What is abstraction?

This article discusses abstraction within the field of computer science.

A layer of abstraction is a point where indirection can occur. Behavior does not need to be specified up front in specific detail. If A() relies on the result of B(), and B() has no implementation, then B() is abstract.

In this case, the behavior of A() will depend on the behavior of B() which has not been specified yet, but in order for A() to provide any functionality at all, B() will need to be defined or provided in some way. Whether this indirection is resolved at compile time, link time or run time is irrelevant at this point.

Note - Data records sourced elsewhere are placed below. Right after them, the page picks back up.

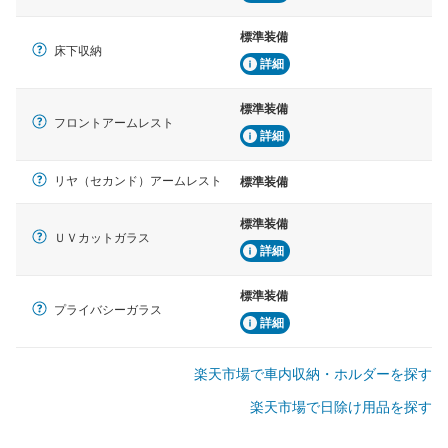
標準装備
床下収納
詳細
標準装備
フロントアームレスト
詳細
リヤ（セカンド）アームレスト
標準装備
標準装備
ＵＶカットガラス
詳細
標準装備
プライバシーガラス
詳細
楽天市場で車内収納・ホルダーを探す
楽天市場で日除け用品を探す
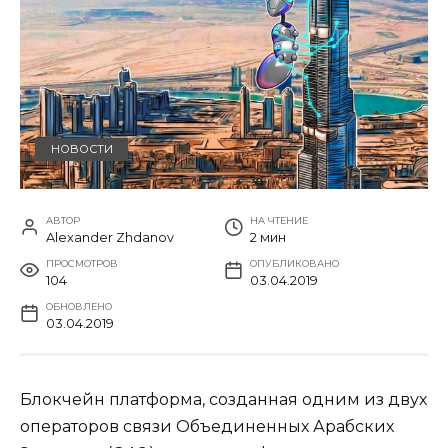
НОВОСТИ
АВТОР
НА ЧТЕНИЕ
Alexander Zhdanov
2 мин
ПРОСМОТРОВ
ОПУБЛИКОВАНО
104
03.04.2019
ОБНОВЛЕНО
03.04.2019
Блокчейн платформа, созданная одним из двух
операторов связи Объединенных Арабских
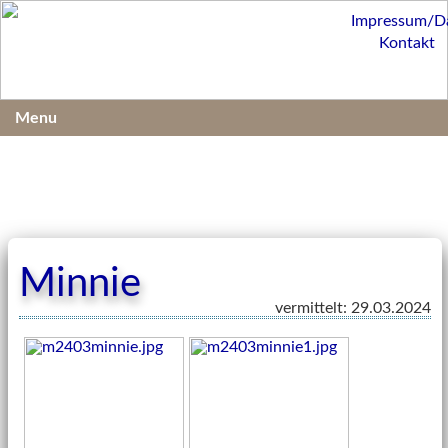
Impressum/D
Kontakt
Menu
Minnie
vermittelt: 29.03.2024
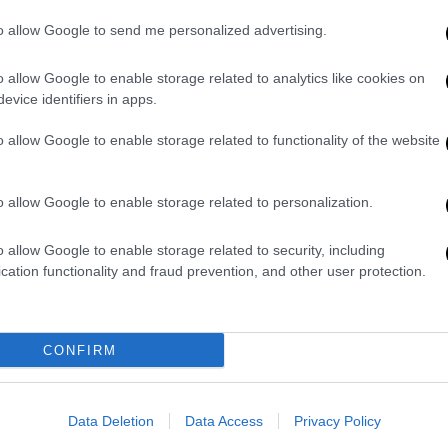
Αραβικά Εμιράτα «χάνουν την
to allow Google to send me personalized advertising.
υπομονή τους» με το Ιράν
o allow Google to enable storage related to analytics like cookies on
Το ενδεχόμενο στρατιωτικής
evice identifiers in apps.
εμπλοκής στον πόλεμο εξετάζουν τα
πιο ισχυρά κράτη του Περσικού
o allow Google to enable storage related to functionality of the website
Κόλπου
o allow Google to enable storage related to personalization.
o allow Google to enable storage related to security, including
Κόσμος
|
23.03.2026 12:45
cation functionality and fraud prevention, and other user protection.
Νέες απειλές Ιράν: Αν επιτεθούν οι
ΗΠΑ θα ναρκοθετήσουμε όλο τον
Περσικό Κόλπο
CONFIRM
«Ο μόνος τρόπος διέλευσης από το
Στενό του Ορμούζ για τις μη
εμπόλεμες χώρες είναι ο
Data Deletion
Data Access
Privacy Policy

// For example, A and B could look like this:
int B (int); // implementation not provided here
 
int A (int n)
{
  return B(n) * B(n-1);
}

Why is abstraction important?

Abstraction is important because it allows functionality to be defined once, and used in conjunction with a variety of different data types. For example:

int a, b = 1, c = 2;
float d, e = 1, f = 2;
 
a = b + c;
d = e + f;

In this case the = and + operators are used the same way, even though the data type is different. The result might be different, but it still performs the same useful function (assignment and addition respectively). In fact, the compiler and language provides this abstraction to us at compile time - the compiler keeps track of types and functions (i.e. operators). The compiler can then generate the appropriate integer instructions and floating point instructions for the operations specified.

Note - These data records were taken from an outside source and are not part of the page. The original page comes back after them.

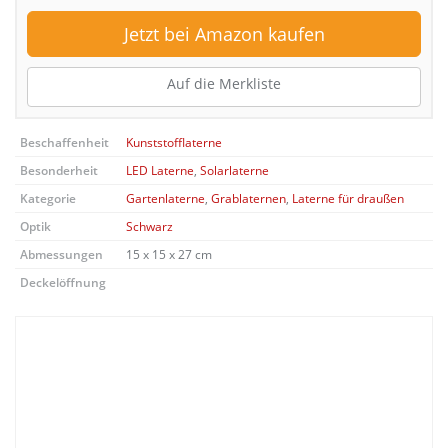
Jetzt bei Amazon kaufen
Auf die Merkliste
Beschaffenheit
Kunststofflaterne
Besonderheit
LED Laterne
,
Solarlaterne
Kategorie
Gartenlaterne
,
Grablaternen
,
Laterne für draußen
Optik
Schwarz
Abmessungen
15 x 15 x 27 cm
Deckelöffnung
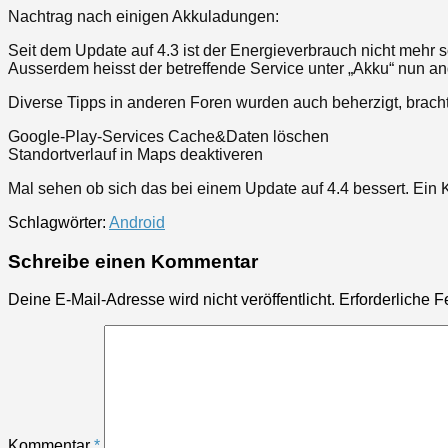
Nachtrag nach einigen Akkuladungen:
Seit dem Update auf 4.3 ist der Energieverbrauch nicht mehr s
Ausserdem heisst der betreffende Service unter „Akku“ nun an
Diverse Tipps in anderen Foren wurden auch beherzigt, brac
Google-Play-Services Cache&Daten löschen
Standortverlauf in Maps deaktiveren
Mal sehen ob sich das bei einem Update auf 4.4 bessert. Ein
Schlagwörter:
Android
Schreibe einen Kommentar
Deine E-Mail-Adresse wird nicht veröffentlicht.
Erforderliche F
Kommentar
*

This is in constrast to something which is less abstract, for example:

void assignInt(int & result, int value);
int addInts(int lhs, int rhs);
 
int a, b, c;
assignInt(b, 1);
assignInt(c, 2);
 
assignInt(a, addInts(b, c));

This is more like what compiled code might look like - since CPUs have instructions that explicitly deal with particular data types. The important concept is that we can provide similar functionality with a consistent interface across different data types. This is why abstraction is important, it makes things more convenient, and we don't need to understand every detail manipulate data structures.

Different kinds of abstraction

In the above examples, we considered abstractions that are resolved by the compiler. This is where we use a type system to figure out what actual operations need to be performed at compile time.

int process(int, float);
int process(std::string);
 
//...
process("Apples and Oranges");

The compiler can resolve this dependency because it knows that only one of the definitions (int process(std::string)) provides the interface required.

class Animal {
public:
  virtual std::string speciesName () = 0;
};

At run time, we may have an object instance which is derived from the class Animal. Even though we don't know what kind of object it is, because we know it is an Animal we can ask it what species it is. This is another form of abstraction, and is resolved at run time.

Abstraction is everywhere

At this point, it may be good to step back a moment and look at compilers. Generally, one could consider a compiler a layer of indirection, in that given a sequence of commands, it can produce an executable binary for different CPUs. So, given the same source code, we can produce an executable that runs on completely different underlying hardware, and still produces similar or (more typically) identical results. This is also facilitated by the operating system which provides abstract system calls for dealing with files, threads, networking, etc. The general theory is that as long as the operating system provides the required interfaces, your application should work with the same intent as it does on a other operating system.

Polymorphism

Polymorphism (poly = many, morph = form) is a name used in computer science to mean one thing can have multiple meanings depending on the context in which it is used. In other words, polymorphism is the idea that there can be one interface provided to control a general set of functionality. Polymorphism is a specific set of cases where abstract concepts are used to make programming more concise and expressive.

Run Time Polymorphism, or object oriented polymorphism, is used at run time to provide dynamic functionality based on object type. This is done using dynamic dispatch (virtual functions) and inheritance. Wikipedia: Polymorphism in object-oriented programming.

Parametric polymorphism or Compile Time Polymorphism is based on types and allows for functionality to be determined at compile time. This is done using function and operator overloading. Wikipedia: Type Polymorphism.